(Stored entries)
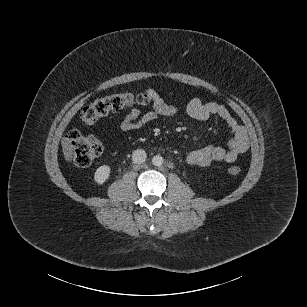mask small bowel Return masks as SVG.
Returning a JSON list of instances; mask_svg holds the SVG:
<instances>
[{
  "instance_id": "small-bowel-1",
  "label": "small bowel",
  "mask_w": 307,
  "mask_h": 307,
  "mask_svg": "<svg viewBox=\"0 0 307 307\" xmlns=\"http://www.w3.org/2000/svg\"><path fill=\"white\" fill-rule=\"evenodd\" d=\"M147 94L153 102L152 110L142 113L140 109L132 108L119 123L121 131L139 130L161 116H173L178 112L176 106L166 103L154 89L149 88ZM186 111L191 118L198 121H207L212 117H217L232 133L228 148L208 145L190 151L187 161L191 165L205 167L218 162L232 163L248 151L249 138L244 126L230 114L225 106L193 98L188 102Z\"/></svg>"
}]
</instances>
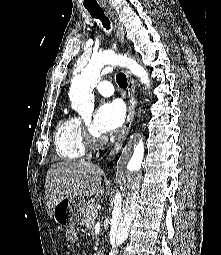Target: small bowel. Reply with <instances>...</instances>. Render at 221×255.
Listing matches in <instances>:
<instances>
[{
    "label": "small bowel",
    "mask_w": 221,
    "mask_h": 255,
    "mask_svg": "<svg viewBox=\"0 0 221 255\" xmlns=\"http://www.w3.org/2000/svg\"><path fill=\"white\" fill-rule=\"evenodd\" d=\"M77 233L75 230L70 229L66 233V239L69 243L74 244L77 241Z\"/></svg>",
    "instance_id": "small-bowel-1"
}]
</instances>
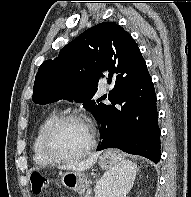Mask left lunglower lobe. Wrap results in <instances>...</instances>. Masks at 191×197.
<instances>
[{"mask_svg":"<svg viewBox=\"0 0 191 197\" xmlns=\"http://www.w3.org/2000/svg\"><path fill=\"white\" fill-rule=\"evenodd\" d=\"M108 83L114 85L108 96L112 104H104L96 117L102 126L98 150L118 148L158 163L161 146L156 94L147 67L116 74Z\"/></svg>","mask_w":191,"mask_h":197,"instance_id":"0a47b994","label":"left lung lower lobe"}]
</instances>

The task
Transcribe exactly, and only, the lines from the line with "Target: small bowel." through the last line of the records, inclusive; the pictures do not belong in the copy.

Exercise output
Target: small bowel. Reply with <instances>...</instances>. Render at 221×255.
Listing matches in <instances>:
<instances>
[{
    "label": "small bowel",
    "mask_w": 221,
    "mask_h": 255,
    "mask_svg": "<svg viewBox=\"0 0 221 255\" xmlns=\"http://www.w3.org/2000/svg\"><path fill=\"white\" fill-rule=\"evenodd\" d=\"M77 233L75 230L70 229L66 233V239L69 243L74 244L77 241Z\"/></svg>",
    "instance_id": "small-bowel-1"
}]
</instances>
Mask left lunglower lobe. Wrap results in <instances>...</instances>. Masks at 191×197.
<instances>
[{"mask_svg":"<svg viewBox=\"0 0 191 197\" xmlns=\"http://www.w3.org/2000/svg\"><path fill=\"white\" fill-rule=\"evenodd\" d=\"M108 83L114 85L108 96L112 104H104L96 117L102 126L98 150L118 148L158 163L161 146L156 94L147 67L116 74Z\"/></svg>","mask_w":191,"mask_h":197,"instance_id":"0a47b994","label":"left lung lower lobe"}]
</instances>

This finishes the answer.